**Exercise objective**
For the data below, please report each line where the word "России" is found.

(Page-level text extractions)
★ ★ ★
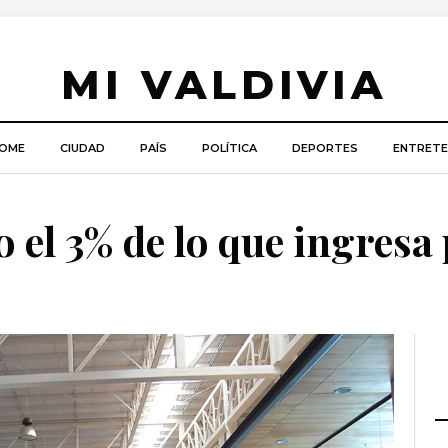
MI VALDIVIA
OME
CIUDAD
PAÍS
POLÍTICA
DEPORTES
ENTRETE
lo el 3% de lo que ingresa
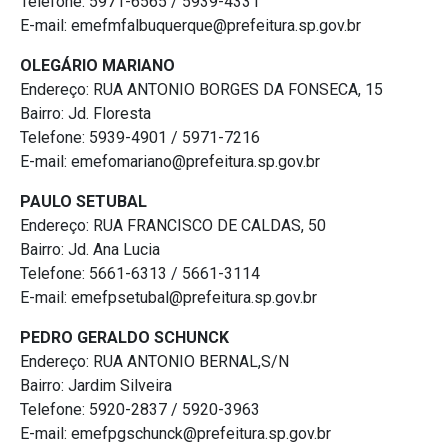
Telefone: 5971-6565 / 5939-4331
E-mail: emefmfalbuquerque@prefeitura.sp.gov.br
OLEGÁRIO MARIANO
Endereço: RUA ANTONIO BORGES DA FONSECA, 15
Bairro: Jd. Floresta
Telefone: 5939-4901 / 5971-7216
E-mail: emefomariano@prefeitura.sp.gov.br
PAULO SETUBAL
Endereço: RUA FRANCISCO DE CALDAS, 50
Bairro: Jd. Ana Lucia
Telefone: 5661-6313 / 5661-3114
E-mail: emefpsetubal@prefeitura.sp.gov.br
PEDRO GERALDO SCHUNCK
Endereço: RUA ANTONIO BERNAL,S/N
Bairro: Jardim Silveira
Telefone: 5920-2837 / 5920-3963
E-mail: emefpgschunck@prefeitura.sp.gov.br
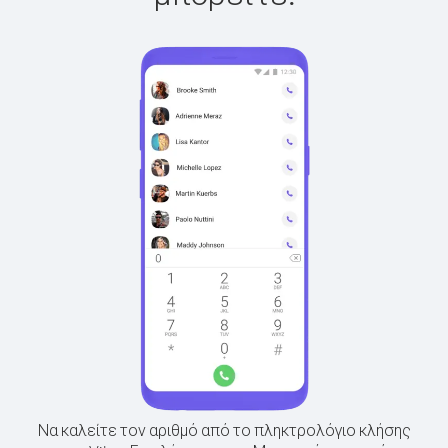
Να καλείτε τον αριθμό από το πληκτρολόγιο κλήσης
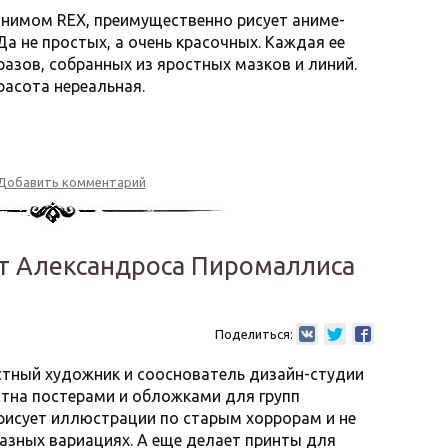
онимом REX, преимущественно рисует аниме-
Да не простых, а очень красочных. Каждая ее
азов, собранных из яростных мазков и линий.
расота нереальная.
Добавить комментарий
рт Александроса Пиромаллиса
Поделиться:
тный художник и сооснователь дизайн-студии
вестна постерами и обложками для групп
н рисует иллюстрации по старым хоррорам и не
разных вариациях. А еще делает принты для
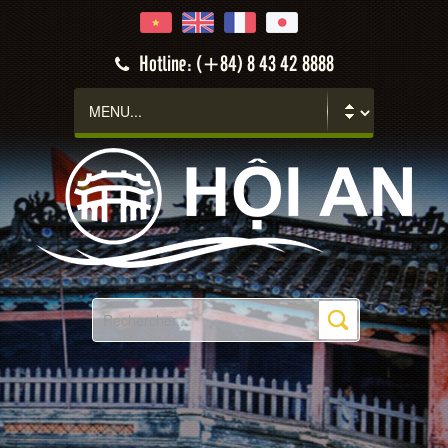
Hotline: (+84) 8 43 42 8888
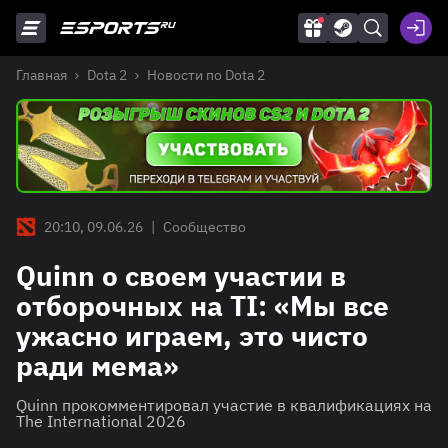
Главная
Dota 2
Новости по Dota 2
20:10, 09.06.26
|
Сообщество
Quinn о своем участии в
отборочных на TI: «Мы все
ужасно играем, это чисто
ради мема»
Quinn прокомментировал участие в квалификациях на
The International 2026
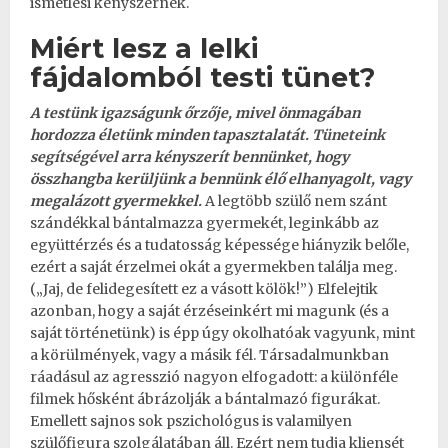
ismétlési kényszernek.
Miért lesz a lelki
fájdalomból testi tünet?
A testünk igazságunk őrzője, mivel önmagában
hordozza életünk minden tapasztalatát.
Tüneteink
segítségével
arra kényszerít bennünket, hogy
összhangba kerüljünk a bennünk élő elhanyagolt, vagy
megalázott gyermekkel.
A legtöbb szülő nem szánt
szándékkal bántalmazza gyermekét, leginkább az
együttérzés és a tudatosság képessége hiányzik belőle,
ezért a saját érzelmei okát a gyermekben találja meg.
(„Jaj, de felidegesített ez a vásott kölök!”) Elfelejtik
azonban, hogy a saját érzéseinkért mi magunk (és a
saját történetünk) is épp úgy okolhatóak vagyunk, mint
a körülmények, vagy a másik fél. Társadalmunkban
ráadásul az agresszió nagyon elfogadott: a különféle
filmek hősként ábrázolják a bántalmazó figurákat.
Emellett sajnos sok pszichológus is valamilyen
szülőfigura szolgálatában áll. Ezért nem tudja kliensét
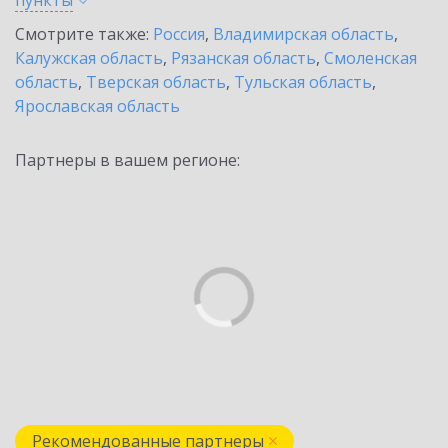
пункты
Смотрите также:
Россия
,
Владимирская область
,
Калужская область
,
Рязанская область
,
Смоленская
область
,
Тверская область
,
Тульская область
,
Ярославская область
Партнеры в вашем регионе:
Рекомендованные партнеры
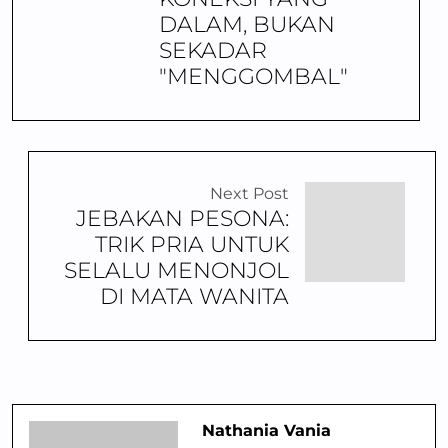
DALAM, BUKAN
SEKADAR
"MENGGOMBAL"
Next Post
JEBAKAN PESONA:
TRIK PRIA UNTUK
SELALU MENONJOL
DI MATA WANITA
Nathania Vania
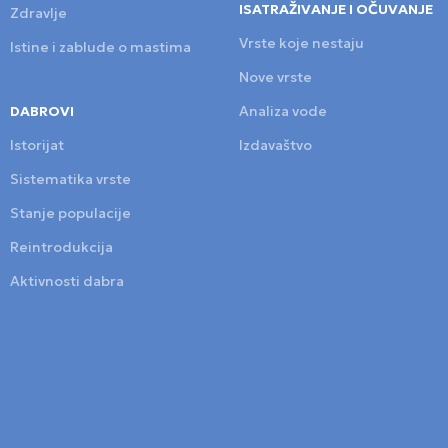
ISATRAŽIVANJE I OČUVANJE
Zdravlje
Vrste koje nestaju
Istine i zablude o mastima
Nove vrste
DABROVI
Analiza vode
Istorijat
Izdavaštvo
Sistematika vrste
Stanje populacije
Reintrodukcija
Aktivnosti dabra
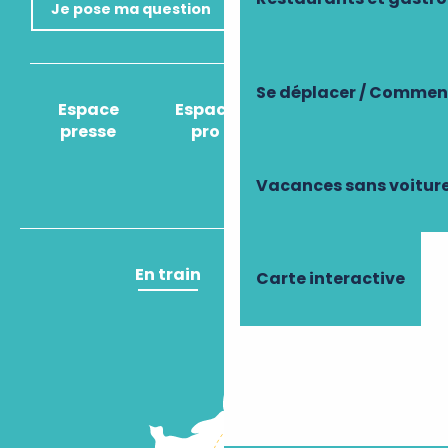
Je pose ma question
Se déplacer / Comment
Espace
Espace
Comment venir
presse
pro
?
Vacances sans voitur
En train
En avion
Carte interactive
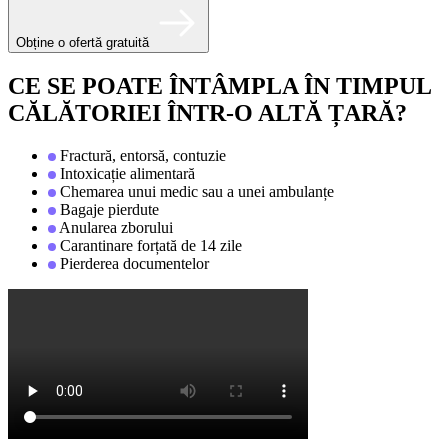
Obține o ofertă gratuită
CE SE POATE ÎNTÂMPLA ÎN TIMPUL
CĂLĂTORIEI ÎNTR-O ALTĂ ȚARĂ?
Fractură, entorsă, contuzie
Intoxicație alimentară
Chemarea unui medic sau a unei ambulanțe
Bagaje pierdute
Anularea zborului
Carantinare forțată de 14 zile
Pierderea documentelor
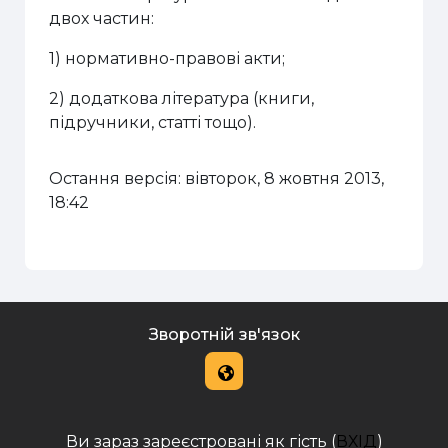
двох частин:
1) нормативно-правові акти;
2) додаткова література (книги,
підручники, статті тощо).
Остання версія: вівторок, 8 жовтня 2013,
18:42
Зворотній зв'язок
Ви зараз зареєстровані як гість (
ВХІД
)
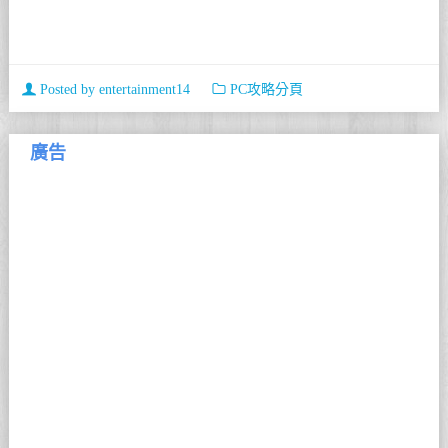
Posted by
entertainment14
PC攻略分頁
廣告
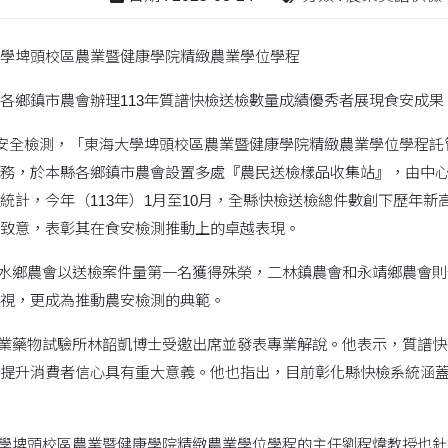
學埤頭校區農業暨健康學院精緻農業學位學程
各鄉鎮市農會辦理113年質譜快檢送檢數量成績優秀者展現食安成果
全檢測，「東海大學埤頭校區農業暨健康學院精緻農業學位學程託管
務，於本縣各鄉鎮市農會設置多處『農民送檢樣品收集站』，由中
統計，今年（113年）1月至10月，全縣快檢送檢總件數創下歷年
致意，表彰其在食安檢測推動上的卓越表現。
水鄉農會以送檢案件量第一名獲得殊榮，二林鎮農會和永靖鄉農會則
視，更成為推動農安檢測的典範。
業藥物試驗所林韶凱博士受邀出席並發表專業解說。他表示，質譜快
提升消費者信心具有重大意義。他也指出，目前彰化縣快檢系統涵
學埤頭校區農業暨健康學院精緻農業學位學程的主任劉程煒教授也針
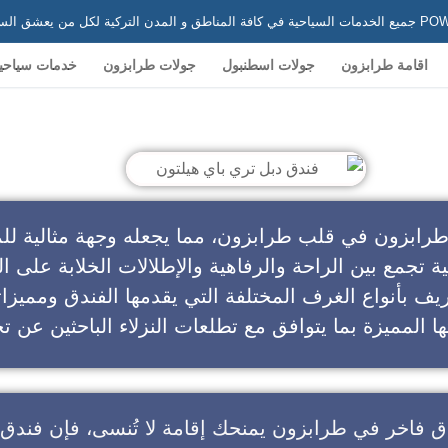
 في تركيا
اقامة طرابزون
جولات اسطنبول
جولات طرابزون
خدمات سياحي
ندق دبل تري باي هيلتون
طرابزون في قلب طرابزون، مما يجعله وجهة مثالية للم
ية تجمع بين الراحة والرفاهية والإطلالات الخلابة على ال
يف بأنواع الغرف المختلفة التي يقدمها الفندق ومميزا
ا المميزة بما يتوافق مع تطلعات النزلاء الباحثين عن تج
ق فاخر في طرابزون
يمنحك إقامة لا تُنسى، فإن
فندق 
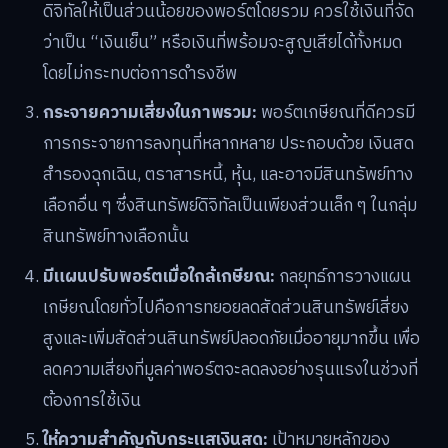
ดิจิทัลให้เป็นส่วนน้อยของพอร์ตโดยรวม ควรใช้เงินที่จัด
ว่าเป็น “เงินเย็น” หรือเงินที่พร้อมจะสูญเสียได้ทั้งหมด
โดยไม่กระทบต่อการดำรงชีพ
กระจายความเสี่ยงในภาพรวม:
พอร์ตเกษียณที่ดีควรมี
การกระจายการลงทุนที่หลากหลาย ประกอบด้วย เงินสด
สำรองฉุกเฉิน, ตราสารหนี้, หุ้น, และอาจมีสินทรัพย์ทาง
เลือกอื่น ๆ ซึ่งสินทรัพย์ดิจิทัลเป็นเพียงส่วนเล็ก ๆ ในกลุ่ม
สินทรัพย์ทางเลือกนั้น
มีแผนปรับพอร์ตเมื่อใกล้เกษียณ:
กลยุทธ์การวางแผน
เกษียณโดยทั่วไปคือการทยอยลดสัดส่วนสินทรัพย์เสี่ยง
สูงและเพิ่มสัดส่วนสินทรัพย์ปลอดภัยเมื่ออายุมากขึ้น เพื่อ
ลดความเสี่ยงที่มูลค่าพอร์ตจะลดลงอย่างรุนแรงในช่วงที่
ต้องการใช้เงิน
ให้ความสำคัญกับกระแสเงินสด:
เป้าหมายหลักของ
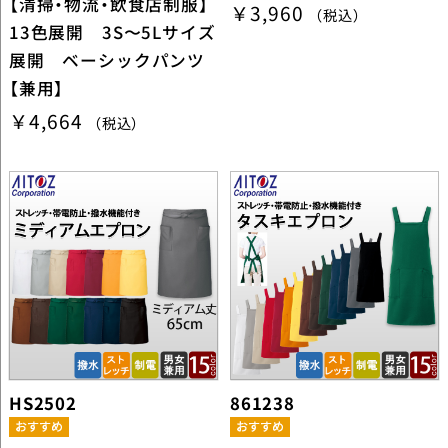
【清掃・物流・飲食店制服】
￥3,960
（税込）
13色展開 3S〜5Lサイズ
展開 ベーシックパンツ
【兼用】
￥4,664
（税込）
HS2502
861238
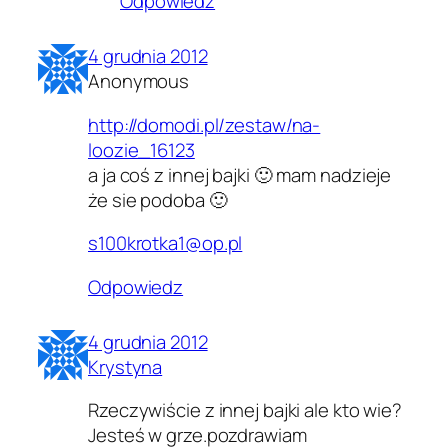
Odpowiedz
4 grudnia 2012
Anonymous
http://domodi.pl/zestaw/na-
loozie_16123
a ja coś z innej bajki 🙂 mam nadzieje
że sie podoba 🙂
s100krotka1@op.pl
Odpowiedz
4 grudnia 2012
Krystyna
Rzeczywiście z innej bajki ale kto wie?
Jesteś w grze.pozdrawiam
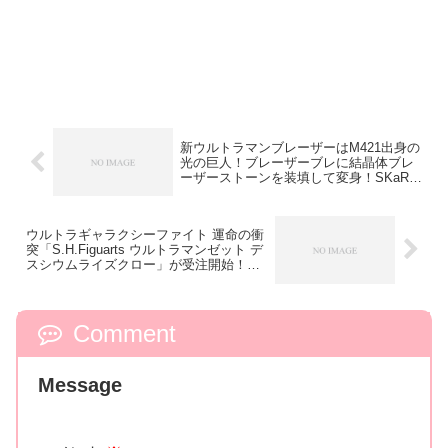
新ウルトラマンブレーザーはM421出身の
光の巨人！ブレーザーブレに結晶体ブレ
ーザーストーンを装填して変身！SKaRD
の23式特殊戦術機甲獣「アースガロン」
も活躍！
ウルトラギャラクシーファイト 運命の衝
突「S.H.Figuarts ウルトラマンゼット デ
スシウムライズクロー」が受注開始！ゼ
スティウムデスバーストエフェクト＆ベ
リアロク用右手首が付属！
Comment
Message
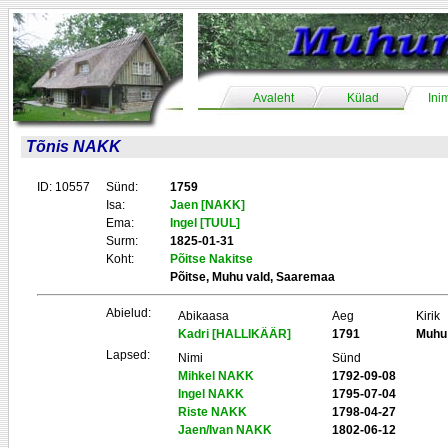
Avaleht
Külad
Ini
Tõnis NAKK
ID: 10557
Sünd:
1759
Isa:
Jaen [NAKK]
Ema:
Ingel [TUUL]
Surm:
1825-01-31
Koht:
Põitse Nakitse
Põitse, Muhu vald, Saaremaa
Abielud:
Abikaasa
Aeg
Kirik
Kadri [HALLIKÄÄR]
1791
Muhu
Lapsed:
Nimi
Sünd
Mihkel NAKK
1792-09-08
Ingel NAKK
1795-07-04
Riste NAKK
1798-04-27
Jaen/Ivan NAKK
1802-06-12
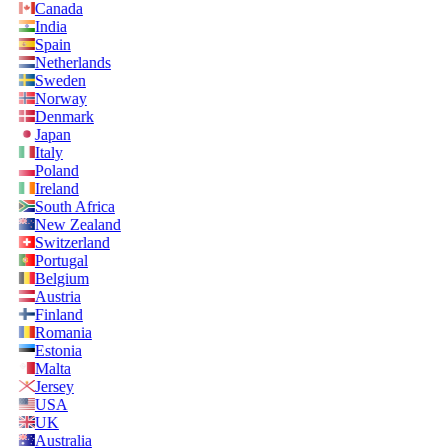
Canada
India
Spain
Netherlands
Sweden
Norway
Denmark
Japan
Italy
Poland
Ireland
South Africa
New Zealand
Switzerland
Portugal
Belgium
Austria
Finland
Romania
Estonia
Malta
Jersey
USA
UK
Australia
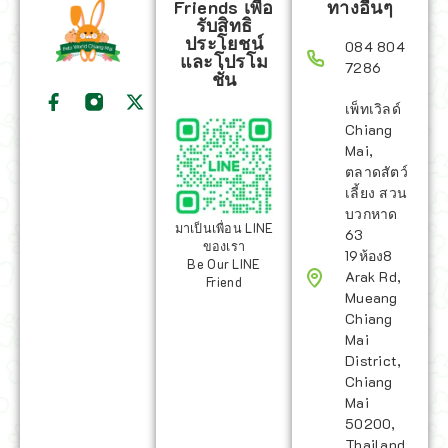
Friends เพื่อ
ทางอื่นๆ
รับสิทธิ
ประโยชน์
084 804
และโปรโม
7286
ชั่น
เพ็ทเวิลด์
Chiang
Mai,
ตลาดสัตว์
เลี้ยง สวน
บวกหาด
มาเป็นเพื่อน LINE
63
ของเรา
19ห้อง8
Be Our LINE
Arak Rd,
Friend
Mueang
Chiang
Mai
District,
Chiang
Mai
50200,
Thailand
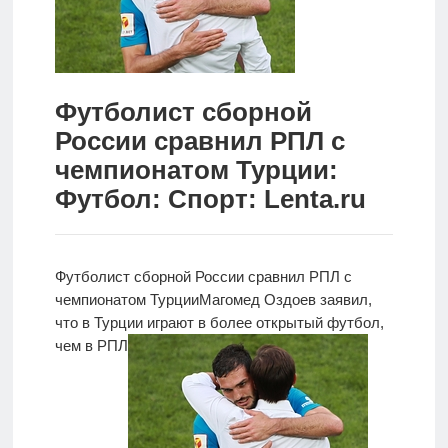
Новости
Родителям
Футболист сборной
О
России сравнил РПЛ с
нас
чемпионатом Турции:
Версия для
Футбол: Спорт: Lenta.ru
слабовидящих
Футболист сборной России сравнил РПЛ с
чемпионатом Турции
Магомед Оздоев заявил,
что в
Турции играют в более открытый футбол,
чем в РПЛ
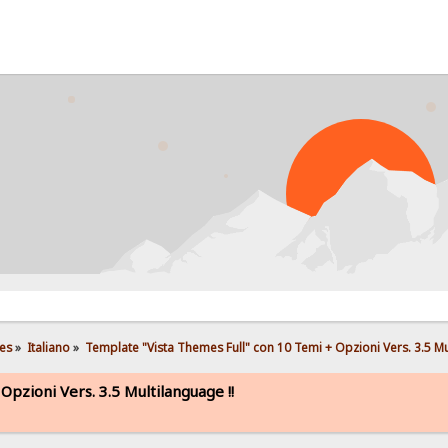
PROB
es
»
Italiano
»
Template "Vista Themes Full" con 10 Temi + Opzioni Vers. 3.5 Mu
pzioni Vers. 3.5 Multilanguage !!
★ ★ ★
**Written response**
России сравнил РПЛ с
Футболист сборной России сравнил РПЛ с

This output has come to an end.